Przekartkujmy jednak nieco do przodu!
Figurki!
Strona 10 wita nas figurkowo, a dokładniej nendoroidowo - mała figurka chibi Hatsune Miku ciepło śmiejąca się do nas z pomponikami w łapkach (jeśli mieliście czasem 120zł pod ręką i kochacie Miku to zapewne już ich nie macie). Rozchodzi się oczywiście o produkt Good Smille Company, nieco rozszerzoną wersję nendoroida Hatsune Miku. Wersja ta powstała pod wpływem kataklizmu, który nawiedził Japonię, część zysków ze sprzedaży trafia bowiem bezpośrednio do japońskiego czerwonego krzyża. Z racji przeznaczenia figurkę trzeba zamówić bezpośrednio na stronie producenta, który gorąco zachęca do tego także nas, ludzi z poza Japonii.
Oprócz tego, w "figurecornerze" znalazł się szyki przegląd 6 innych figurek, w cenach od 30 do 400zł... bycie fanem jest ciężkie ^.^
Recenzja "Tiger i Bunny", czyli jak skomercjalizować działania superbohaterów.
A recenzją numeru jest Tiger i Bunny, seria której nie miałem okazji poznać. A są to "bohaterowie dla mas", czyli prawdziwa gratka dla prezesów stacji telewizyjnych, którzy mogą ich sfilmować i umieścić na ich kostiumach reklamy. Jak widać nie da się wyżyć tylko z ratowania dziewczyn z opresji i zdejmowania kotów z drzew ;)
Dalej, z działu anime mamy miotanie niczym szatan w Ao no Exorcist, co nieco o niezbyt grzecznych aniołkach w Panty & Stocing, japońscy X-Meni - czy lepsi od oryginału? Najpewniej nie, ale nas otaku to pewnie obejdzie bokiem ^.^. Następnie coś dla bardziej dorosłych, czyli "Otenki Oneesan" (Pogodynka)... komedia, erotyka, yuri. Produkcja z roku 1994, tak więc fani moe - trzymać się z daleka!
Recenzje jednak zdominowane są przez mangi, których znalazło się 7.
Tokyo Toy Box, piękna i menel ratują firmę programistyczną.
Z pozostałych mang na recenzje załapały się: Basilisk (miłość według ninja, akcja, dramat, romans). Dla mnie jednak bardziej interesujące wydaje się "Bakuman", poważnie interesuję się zakupem, jednak nie wiem czy najpierw przeczytać mangę, czy obejrzeć anime.
Dalej, dla fanów psychologicznych rzeczy "Morfina", następnie coś o intrygującym tytule "zombiepower" (komedia, akcja) z 12 pierścieniami w tle.
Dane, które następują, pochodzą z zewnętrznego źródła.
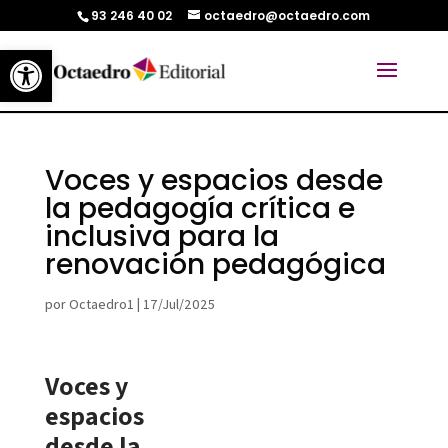
93 246 40 02
octaedro@octaedro.com
Abrir barra de herramientas
Voces y espacios desde
la pedagogía crítica e
inclusiva para la
renovación pedagógica
por
Octaedro1
|
17/Jul/2025
Voces y
espacios
desde la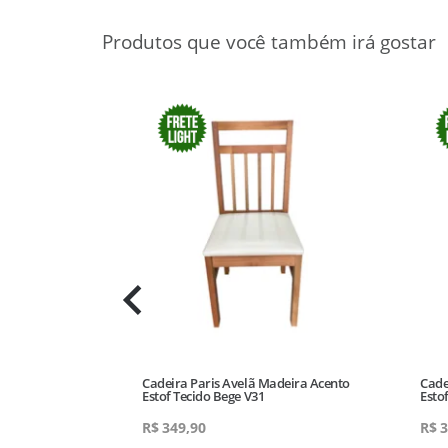
ent Estofado
Cadeira Paris Avelã Madeira Acento
Cade
 35
Estof Tecido Bege V31
Esto
R$
349,90
R$
3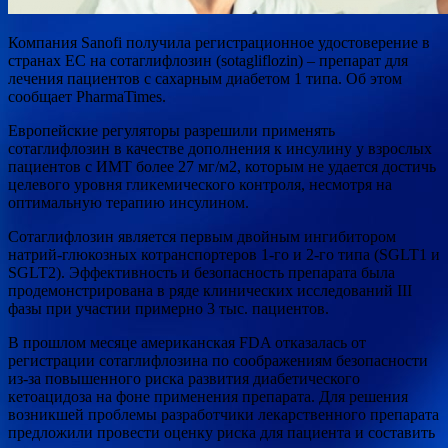
Компания Sanofi получила регистрационное удостоверение в
странах ЕС на сотаглифлозин (sotagliflozin) – препарат для
лечения пациентов с сахарным диабетом 1 типа. Об этом
сообщает PharmaTimes.
Европейские регуляторы разрешили применять
сотаглифлозин в качестве дополнения к инсулину
у взрослых
пациентов с ИМТ более 27 мг/м2, которым не удается достичь
целевого уровня гликемического контроля, несмотря на
оптимальную терапию инсулином.
Сотаглифлозин является первым двойным ингибитором
натрий-глюкозных котранспортеров 1-го и 2-го типа (SGLT1 и
SGLT2). Эффективность и безопасность препарата была
продемонстрирована в ряде клинических исследований III
фазы при участии примерно 3 тыс. пациентов.
В прошлом месяце американская FDA отказалась от
регистрации сотаглифлозина по соображениям безопасности
из-за повышенного риска развития диабетического
кетоацидоза на фоне применения препарата. Для решения
возникшей проблемы разработчики лекарственного препарата
предложили провести оценку риска для пациента и составить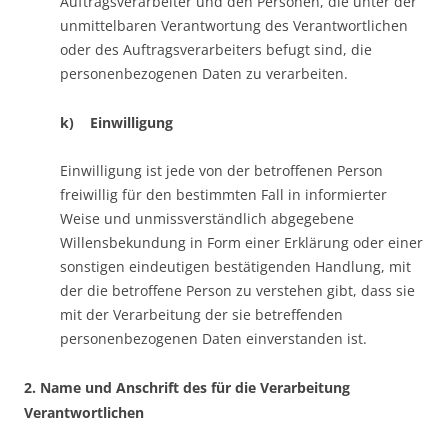
Auftragsverarbeiter und den Personen, die unter der
unmittelbaren Verantwortung des Verantwortlichen
oder des Auftragsverarbeiters befugt sind, die
personenbezogenen Daten zu verarbeiten.
k) Einwilligung
Einwilligung ist jede von der betroffenen Person
freiwillig für den bestimmten Fall in informierter
Weise und unmissverständlich abgegebene
Willensbekundung in Form einer Erklärung oder einer
sonstigen eindeutigen bestätigenden Handlung, mit
der die betroffene Person zu verstehen gibt, dass sie
mit der Verarbeitung der sie betreffenden
personenbezogenen Daten einverstanden ist.
2. Name und Anschrift des für die Verarbeitung
Verantwortlichen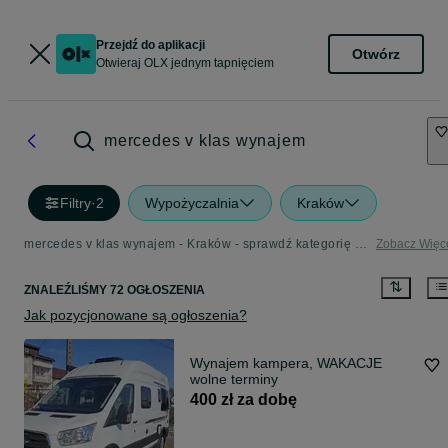
Przejdź do aplikacji
Otwórz
Otwieraj OLX jednym tapnięciem
mercedes v klas wynajem
Filtry
·
2
Wypożyczalnia
Kraków
mercedes v klas wynajem - Kraków - sprawdź kategorię Wypożyczalnia
Zobacz Więc
ZNALEŹLIŚMY 72 OGŁOSZENIA
Jak pozycjonowane są ogłoszenia?
Wynajem kampera, WAKACJE
wolne terminy
400 zł za dobę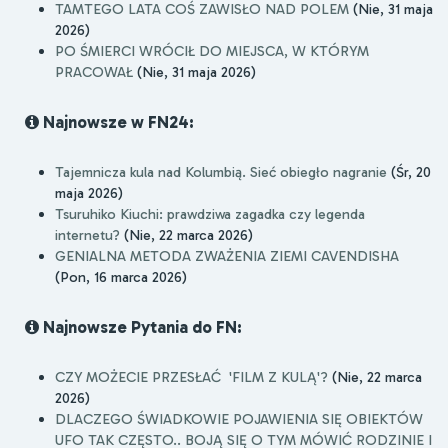
TAMTEGO LATA COŚ ZAWISŁO NAD POLEM
(Nie, 31 maja
2026)
PO ŚMIERCI WRÓCIŁ DO MIEJSCA, W KTÓRYM
PRACOWAŁ
(Nie, 31 maja 2026)
Najnowsze w FN24:
Tajemnicza kula nad Kolumbią. Sieć obiegło nagranie
(Śr, 20
maja 2026)
Tsuruhiko Kiuchi: prawdziwa zagadka czy legenda
internetu?
(Nie, 22 marca 2026)
GENIALNA METODA ZWAŻENIA ZIEMI CAVENDISHA
(Pon, 16 marca 2026)
Najnowsze Pytania do FN:
CZY MOŻECIE PRZESŁAĆ 'FILM Z KULĄ'?
(Nie, 22 marca
2026)
DLACZEGO ŚWIADKOWIE POJAWIENIA SIĘ OBIEKTÓW
UFO TAK CZĘSTO.. BOJĄ SIĘ O TYM MÓWIĆ RODZINIE I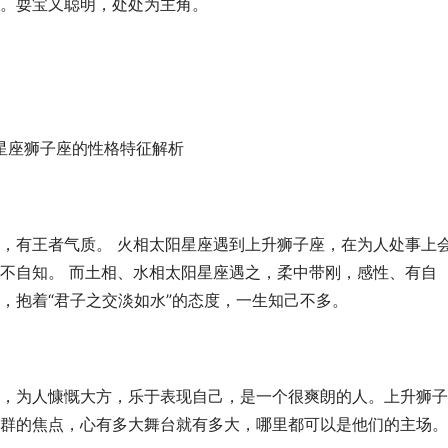
。耍宝又聪明，处处为主角。
，有王者气质。 火相太阳星座遇到上升狮子座，在为人处事上
不自知。 而土相、水相太阳星座遇之，柔中带刚，感性、有自
，抱着“君子之交淡如水”的态度，一生知己不多。
，为人慷慨大方，乐于表现自己，是一个很爽朗的人。上升狮子
群的焦点，心有多大舞台就有多大，哪里都可以是他们的主场。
"Hatsukoi Shimai", pozycja dla fanów małych siostrzyczek i yuri, zapotrzebowanie na moe może być tym jak najbardziej zaspokojone. Na koniec coś starszego, czyli gołe klaty na pierwszym planie - Tygrysia Maska (Tiger Mask Nisei). Dla fanów wrestlingu lub pań popiskujących na widok dobrze zbudowanych klat ;).
Na końcu opis książki "Japoński wachlarz", czyli świeże spojrzenie na współczesną Japonię przez Joannę Bator. Książka opowiada o spotkaniach z kulturą japońską poprzez osobiste doświadczenia, pozycja może być interesująca dla osób, które zamierzają się kiedyś wybrać do Japonii, z chęcią przeczytam jeśli znajdzie się kiedyś w moich łapkach.
Tym samym kończymy przegląd recenzji i przekartkowujemy magazyn do artykułów. A czytać jest niewątpliwie co :)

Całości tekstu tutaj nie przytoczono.